What to work on.
The answer must give back every line of the data exactly, with no pictures.

Material to process.

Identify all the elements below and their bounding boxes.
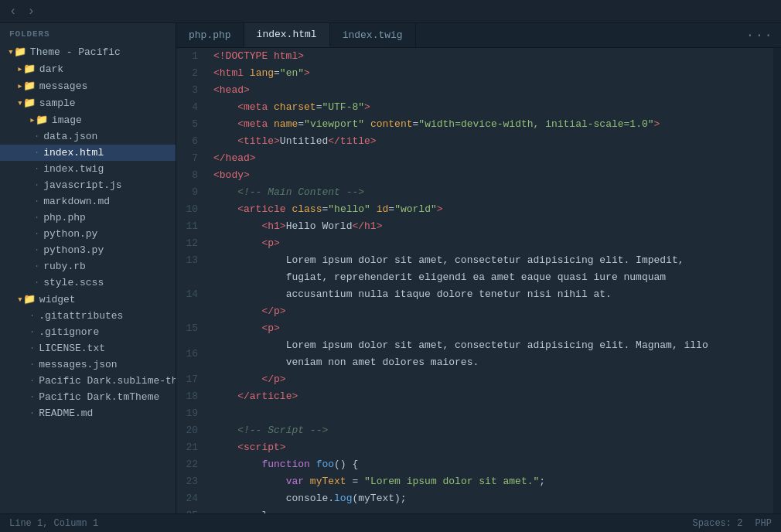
file-label: .gitattributes bbox=[39, 310, 123, 322]
sidebar-item-php-php[interactable]: · php.php bbox=[0, 210, 176, 226]
line-num-8: 8 bbox=[182, 167, 198, 184]
folder-icon: ▸📁 bbox=[29, 114, 48, 126]
sidebar-item-markdown-md[interactable]: · markdown.md bbox=[0, 193, 176, 210]
code-line-10: <article class="hello" id="world"> bbox=[213, 201, 773, 218]
sidebar-item-tmtheme[interactable]: · Pacific Dark.tmTheme bbox=[0, 389, 176, 405]
line-num-3: 3 bbox=[182, 82, 198, 99]
line-numbers: 1 2 3 4 5 6 7 8 9 10 11 12 13 14 15 16 1… bbox=[176, 48, 207, 513]
code-lines[interactable]: <!DOCTYPE html> <html lang="en"> <head> … bbox=[207, 48, 773, 513]
editor-content[interactable]: 1 2 3 4 5 6 7 8 9 10 11 12 13 14 15 16 1… bbox=[176, 48, 781, 513]
tab-php-label: php.php bbox=[189, 29, 231, 41]
line-num-24: 24 bbox=[182, 490, 198, 507]
file-label: messages.json bbox=[39, 359, 117, 370]
line-num-18: 18 bbox=[182, 388, 198, 405]
sidebar-item-python3-py[interactable]: · python3.py bbox=[0, 242, 176, 258]
code-line-12: <p> bbox=[213, 235, 773, 252]
file-icon: · bbox=[34, 213, 39, 223]
sidebar-item-gitattributes[interactable]: · .gitattributes bbox=[0, 308, 176, 324]
line-num-6: 6 bbox=[182, 133, 198, 150]
main-area: FOLDERS ▾📁 Theme - Pacific ▸📁 dark ▸📁 me… bbox=[0, 23, 781, 513]
sidebar-item-dark[interactable]: ▸📁 dark bbox=[0, 60, 176, 77]
scroll-track bbox=[773, 48, 781, 513]
line-num-25: 25 bbox=[182, 507, 198, 513]
root-folder-label: Theme - Pacific bbox=[30, 46, 121, 58]
line-num-9: 9 bbox=[182, 184, 198, 201]
line-num-1: 1 bbox=[182, 48, 198, 65]
file-icon: · bbox=[34, 164, 39, 175]
tab-index-twig-label: index.twig bbox=[343, 29, 403, 41]
sidebar-root-folder[interactable]: ▾📁 Theme - Pacific bbox=[0, 43, 176, 60]
line-num-5: 5 bbox=[182, 116, 198, 133]
sidebar-item-license[interactable]: · LICENSE.txt bbox=[0, 340, 176, 356]
line-num-19: 19 bbox=[182, 405, 198, 422]
code-line-8: <body> bbox=[213, 167, 773, 184]
code-line-3: <head> bbox=[213, 82, 773, 99]
file-icon: · bbox=[34, 196, 39, 207]
file-icon: · bbox=[29, 343, 35, 354]
code-line-19 bbox=[213, 405, 773, 422]
line-num-11: 11 bbox=[182, 218, 198, 235]
file-icon: · bbox=[29, 311, 35, 322]
sidebar-item-readme[interactable]: · README.md bbox=[0, 405, 176, 421]
sidebar-item-widget[interactable]: ▾📁 widget bbox=[0, 291, 176, 308]
sidebar-item-style-scss[interactable]: · style.scss bbox=[0, 275, 176, 291]
sidebar-item-sample[interactable]: ▾📁 sample bbox=[0, 94, 176, 111]
sidebar-item-javascript-js[interactable]: · javascript.js bbox=[0, 177, 176, 193]
code-line-11: <h1>Hello World</h1> bbox=[213, 218, 773, 235]
sidebar-item-index-twig[interactable]: · index.twig bbox=[0, 161, 176, 177]
line-num-20: 20 bbox=[182, 422, 198, 439]
line-num-12: 12 bbox=[182, 235, 198, 252]
file-icon: · bbox=[34, 278, 39, 288]
line-num-23: 23 bbox=[182, 473, 198, 490]
tabs-more-button[interactable]: ··· bbox=[738, 23, 781, 47]
file-icon: · bbox=[29, 392, 35, 403]
folders-header: FOLDERS bbox=[0, 23, 176, 43]
sidebar-item-messages-json[interactable]: · messages.json bbox=[0, 356, 176, 373]
tab-php[interactable]: php.php bbox=[176, 23, 244, 47]
status-bar: Line 1, Column 1 Spaces: 2 PHP bbox=[0, 513, 781, 532]
sidebar-item-image[interactable]: ▸📁 image bbox=[0, 111, 176, 128]
editor-area: php.php index.html index.twig ··· 1 2 3 … bbox=[176, 23, 781, 513]
sidebar: FOLDERS ▾📁 Theme - Pacific ▸📁 dark ▸📁 me… bbox=[0, 23, 176, 513]
toolbar: ‹ › bbox=[0, 0, 781, 23]
file-label: Pacific Dark.tmTheme bbox=[39, 391, 159, 403]
line-num-22: 22 bbox=[182, 456, 198, 473]
sidebar-item-ruby-rb[interactable]: · ruby.rb bbox=[0, 258, 176, 275]
status-spaces: Spaces: 2 bbox=[693, 518, 743, 529]
sidebar-item-data-json[interactable]: · data.json bbox=[0, 128, 176, 145]
file-label: javascript.js bbox=[43, 179, 121, 191]
sidebar-item-messages[interactable]: ▸📁 messages bbox=[0, 77, 176, 94]
folder-icon: ▾📁 bbox=[17, 97, 36, 109]
file-label: markdown.md bbox=[43, 196, 110, 207]
tab-index-html[interactable]: index.html bbox=[244, 23, 330, 47]
sidebar-item-sublime-theme[interactable]: · Pacific Dark.sublime-theme bbox=[0, 373, 176, 389]
line-num-4: 4 bbox=[182, 99, 198, 116]
code-line-5: <meta name="viewport" content="width=dev… bbox=[213, 116, 773, 133]
file-label: data.json bbox=[43, 131, 97, 142]
sidebar-item-index-html[interactable]: · index.html bbox=[0, 145, 176, 161]
folder-label: sample bbox=[39, 97, 76, 109]
line-num-15: 15 bbox=[182, 320, 198, 337]
code-line-6: <title>Untitled</title> bbox=[213, 133, 773, 150]
forward-button[interactable]: › bbox=[25, 3, 39, 20]
folder-icon: ▾📁 bbox=[17, 293, 36, 305]
code-line-9: <!-- Main Content --> bbox=[213, 184, 773, 201]
back-button[interactable]: ‹ bbox=[6, 3, 20, 20]
status-position: Line 1, Column 1 bbox=[9, 518, 98, 529]
line-num-21: 21 bbox=[182, 439, 198, 456]
sidebar-item-python-py[interactable]: · python.py bbox=[0, 226, 176, 242]
code-line-4: <meta charset="UTF-8"> bbox=[213, 99, 773, 116]
code-line-15: <p> bbox=[213, 320, 773, 337]
file-label: .gitignore bbox=[39, 326, 99, 338]
code-line-7: </head> bbox=[213, 150, 773, 167]
file-icon: · bbox=[34, 148, 39, 159]
code-line-24: console.log(myText); bbox=[213, 490, 773, 507]
sidebar-item-gitignore[interactable]: · .gitignore bbox=[0, 324, 176, 340]
folder-label: messages bbox=[39, 80, 87, 92]
file-icon: · bbox=[34, 180, 39, 191]
file-label: style.scss bbox=[43, 277, 104, 288]
tab-index-html-label: index.html bbox=[257, 29, 317, 40]
line-num-2: 2 bbox=[182, 65, 198, 82]
tabs-bar: php.php index.html index.twig ··· bbox=[176, 23, 781, 48]
tab-index-twig[interactable]: index.twig bbox=[330, 23, 416, 47]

Problem solution.
Identify all the elements below and their bounding boxes.
file-label: .gitattributes bbox=[39, 310, 123, 322]
sidebar-item-php-php[interactable]: · php.php bbox=[0, 210, 176, 226]
line-num-8: 8 bbox=[182, 167, 198, 184]
folder-icon: ▸📁 bbox=[29, 114, 48, 126]
sidebar-item-markdown-md[interactable]: · markdown.md bbox=[0, 193, 176, 210]
code-line-10: <article class="hello" id="world"> bbox=[213, 201, 773, 218]
sidebar-item-tmtheme[interactable]: · Pacific Dark.tmTheme bbox=[0, 389, 176, 405]
line-num-3: 3 bbox=[182, 82, 198, 99]
line-numbers: 1 2 3 4 5 6 7 8 9 10 11 12 13 14 15 16 1… bbox=[176, 48, 207, 513]
code-lines[interactable]: <!DOCTYPE html> <html lang="en"> <head> … bbox=[207, 48, 773, 513]
editor-content[interactable]: 1 2 3 4 5 6 7 8 9 10 11 12 13 14 15 16 1… bbox=[176, 48, 781, 513]
tab-php-label: php.php bbox=[189, 29, 231, 41]
line-num-24: 24 bbox=[182, 490, 198, 507]
file-label: messages.json bbox=[39, 359, 117, 370]
line-num-18: 18 bbox=[182, 388, 198, 405]
sidebar-item-python3-py[interactable]: · python3.py bbox=[0, 242, 176, 258]
code-line-12: <p> bbox=[213, 235, 773, 252]
file-icon: · bbox=[34, 213, 39, 223]
sidebar-item-gitattributes[interactable]: · .gitattributes bbox=[0, 308, 176, 324]
line-num-6: 6 bbox=[182, 133, 198, 150]
main-area: FOLDERS ▾📁 Theme - Pacific ▸📁 dark ▸📁 me… bbox=[0, 23, 781, 513]
sidebar-item-dark[interactable]: ▸📁 dark bbox=[0, 60, 176, 77]
scroll-track bbox=[773, 48, 781, 513]
line-num-25: 25 bbox=[182, 507, 198, 513]
root-folder-label: Theme - Pacific bbox=[30, 46, 121, 58]
line-num-9: 9 bbox=[182, 184, 198, 201]
line-num-1: 1 bbox=[182, 48, 198, 65]
file-icon: · bbox=[34, 164, 39, 175]
tab-index-twig-label: index.twig bbox=[343, 29, 403, 41]
sidebar-root-folder[interactable]: ▾📁 Theme - Pacific bbox=[0, 43, 176, 60]
line-num-5: 5 bbox=[182, 116, 198, 133]
sidebar-item-license[interactable]: · LICENSE.txt bbox=[0, 340, 176, 356]
line-num-19: 19 bbox=[182, 405, 198, 422]
code-line-8: <body> bbox=[213, 167, 773, 184]
code-line-3: <head> bbox=[213, 82, 773, 99]
file-icon: · bbox=[34, 196, 39, 207]
file-icon: · bbox=[29, 343, 35, 354]
code-line-19 bbox=[213, 405, 773, 422]
line-num-11: 11 bbox=[182, 218, 198, 235]
file-icon: · bbox=[29, 311, 35, 322]
sidebar-item-readme[interactable]: · README.md bbox=[0, 405, 176, 421]
sidebar-item-widget[interactable]: ▾📁 widget bbox=[0, 291, 176, 308]
sidebar-item-style-scss[interactable]: · style.scss bbox=[0, 275, 176, 291]
sidebar-item-sample[interactable]: ▾📁 sample bbox=[0, 94, 176, 111]
sidebar-item-javascript-js[interactable]: · javascript.js bbox=[0, 177, 176, 193]
code-line-11: <h1>Hello World</h1> bbox=[213, 218, 773, 235]
sidebar-item-index-twig[interactable]: · index.twig bbox=[0, 161, 176, 177]
line-num-20: 20 bbox=[182, 422, 198, 439]
line-num-12: 12 bbox=[182, 235, 198, 252]
file-icon: · bbox=[34, 278, 39, 288]
line-num-23: 23 bbox=[182, 473, 198, 490]
tabs-more-button[interactable]: ··· bbox=[738, 23, 781, 47]
file-icon: · bbox=[29, 392, 35, 403]
folders-header: FOLDERS bbox=[0, 23, 176, 43]
sidebar-item-messages-json[interactable]: · messages.json bbox=[0, 356, 176, 373]
tab-php[interactable]: php.php bbox=[176, 23, 244, 47]
status-bar: Line 1, Column 1 Spaces: 2 PHP bbox=[0, 513, 781, 532]
sidebar-item-image[interactable]: ▸📁 image bbox=[0, 111, 176, 128]
editor-area: php.php index.html index.twig ··· 1 2 3 … bbox=[176, 23, 781, 513]
sidebar: FOLDERS ▾📁 Theme - Pacific ▸📁 dark ▸📁 me… bbox=[0, 23, 176, 513]
toolbar: ‹ › bbox=[0, 0, 781, 23]
file-label: Pacific Dark.tmTheme bbox=[39, 391, 159, 403]
line-num-22: 22 bbox=[182, 456, 198, 473]
sidebar-item-ruby-rb[interactable]: · ruby.rb bbox=[0, 258, 176, 275]
status-spaces: Spaces: 2 bbox=[693, 518, 743, 529]
sidebar-item-data-json[interactable]: · data.json bbox=[0, 128, 176, 145]
file-label: javascript.js bbox=[43, 179, 121, 191]
sidebar-item-messages[interactable]: ▸📁 messages bbox=[0, 77, 176, 94]
folder-icon: ▾📁 bbox=[17, 97, 36, 109]
file-label: markdown.md bbox=[43, 196, 110, 207]
tab-index-html[interactable]: index.html bbox=[244, 23, 330, 47]
sidebar-item-sublime-theme[interactable]: · Pacific Dark.sublime-theme bbox=[0, 373, 176, 389]
line-num-4: 4 bbox=[182, 99, 198, 116]
code-line-5: <meta name="viewport" content="width=dev… bbox=[213, 116, 773, 133]
file-label: data.json bbox=[43, 131, 97, 142]
sidebar-item-index-html[interactable]: · index.html bbox=[0, 145, 176, 161]
folder-label: sample bbox=[39, 97, 76, 109]
line-num-15: 15 bbox=[182, 320, 198, 337]
code-line-6: <title>Untitled</title> bbox=[213, 133, 773, 150]
forward-button[interactable]: › bbox=[25, 3, 39, 20]
folder-icon: ▾📁 bbox=[17, 293, 36, 305]
code-line-9: <!-- Main Content --> bbox=[213, 184, 773, 201]
back-button[interactable]: ‹ bbox=[6, 3, 20, 20]
status-position: Line 1, Column 1 bbox=[9, 518, 98, 529]
line-num-21: 21 bbox=[182, 439, 198, 456]
sidebar-item-python-py[interactable]: · python.py bbox=[0, 226, 176, 242]
code-line-4: <meta charset="UTF-8"> bbox=[213, 99, 773, 116]
code-line-15: <p> bbox=[213, 320, 773, 337]
file-label: .gitignore bbox=[39, 326, 99, 338]
code-line-7: </head> bbox=[213, 150, 773, 167]
file-icon: · bbox=[34, 148, 39, 159]
code-line-24: console.log(myText); bbox=[213, 490, 773, 507]
sidebar-item-gitignore[interactable]: · .gitignore bbox=[0, 324, 176, 340]
folder-label: messages bbox=[39, 80, 87, 92]
file-icon: · bbox=[34, 180, 39, 191]
file-label: style.scss bbox=[43, 277, 104, 288]
tab-index-html-label: index.html bbox=[257, 29, 317, 40]
line-num-2: 2 bbox=[182, 65, 198, 82]
tabs-bar: php.php index.html index.twig ··· bbox=[176, 23, 781, 48]
tab-index-twig[interactable]: index.twig bbox=[330, 23, 416, 47]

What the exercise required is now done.